* Problem to solve *
Exactly the lines from the one holding "Share this article on WhatsApp" through the final line of the data are wanted, copied as written.

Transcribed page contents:
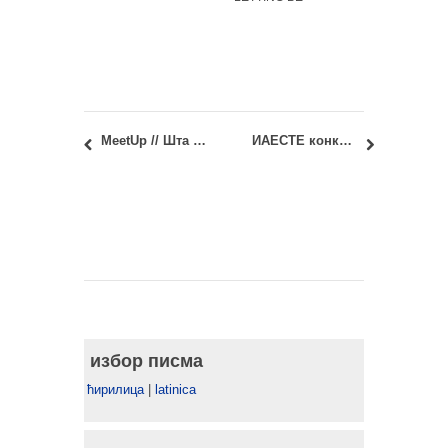
MeetUp // Шта након факултета?
ИАЕСТЕ конкурс за студенте БУ за 2023. годину
избор писма
ћирилица
|
latinica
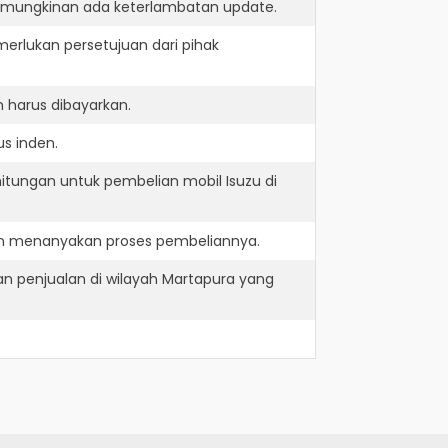
kemungkinan ada keterlambatan update.
erlukan persetujuan dari pihak
 harus dibayarkan.
s inden.
itungan untuk pembelian mobil Isuzu di
dan menanyakan proses pembeliannya.
n penjualan di wilayah Martapura yang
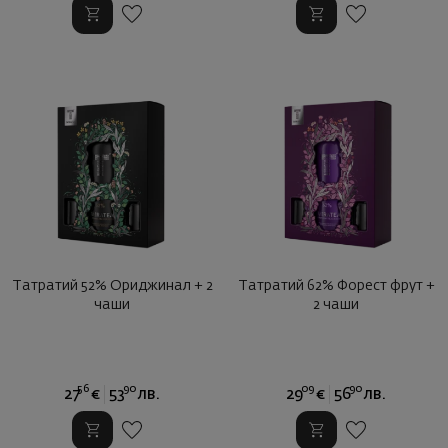
Татратий 52% Ориджинал + 2
Татратий 62% Форест фрут +
чаши
2 чаши
56
90
09
90
27
€
53
лв.
29
€
56
лв.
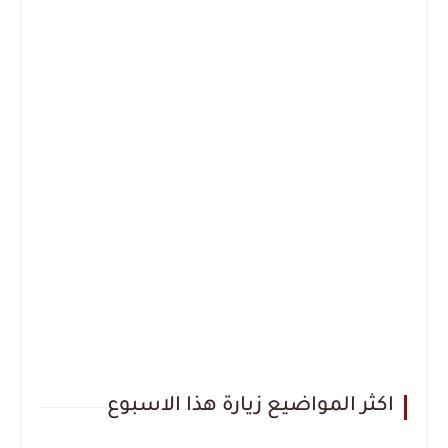
اكثر المواضيع زيارة هذا الاسبوع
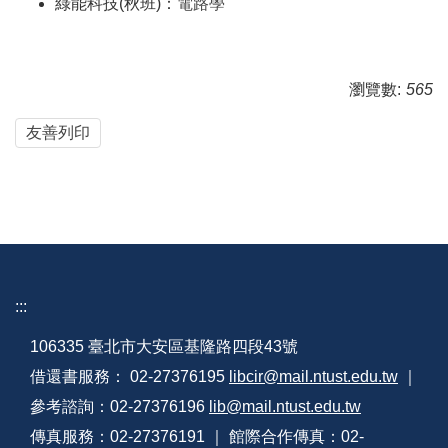
綠能科技(秋班)：
電路學
瀏覽數:
565
友善列印
:::
106335 臺北市大安區基隆路四段43號
借還書服務： 02-27376195
libcir@mail.ntust.edu.tw
｜
參考諮詢：02-27376196
lib@mail.ntust.edu.tw
傳真服務：02-27376191 ｜ 館際合作傳真：02-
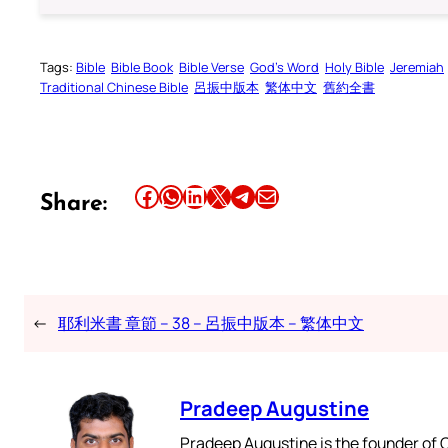
Tags:
Bible
Bible Book
Bible Verse
God’s Word
Holy Bible
Jeremiah
Traditional Chinese Bible
呂振中版本
繁体中文
舊約全書
Share this article on Facebook
Share this article on WhatsApp
Share this article on LinkedIn
Share this article on X
Share this article on Telegram
Email this Article
Share:
←
耶利米書 章節 – 38 – 呂振中版本 – 繁体中文
Pradeep Augustine
Pradeep Augustine is the founder of C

* Task solution *
Share this article on WhatsApp
Share this article on LinkedIn
Share this article on X
Share this article on Telegram
Email this Article
Share:
←
耶利米書 章節 – 38 – 呂振中版本 – 繁体中文
Pradeep Augustine
Pradeep Augustine is the founder of C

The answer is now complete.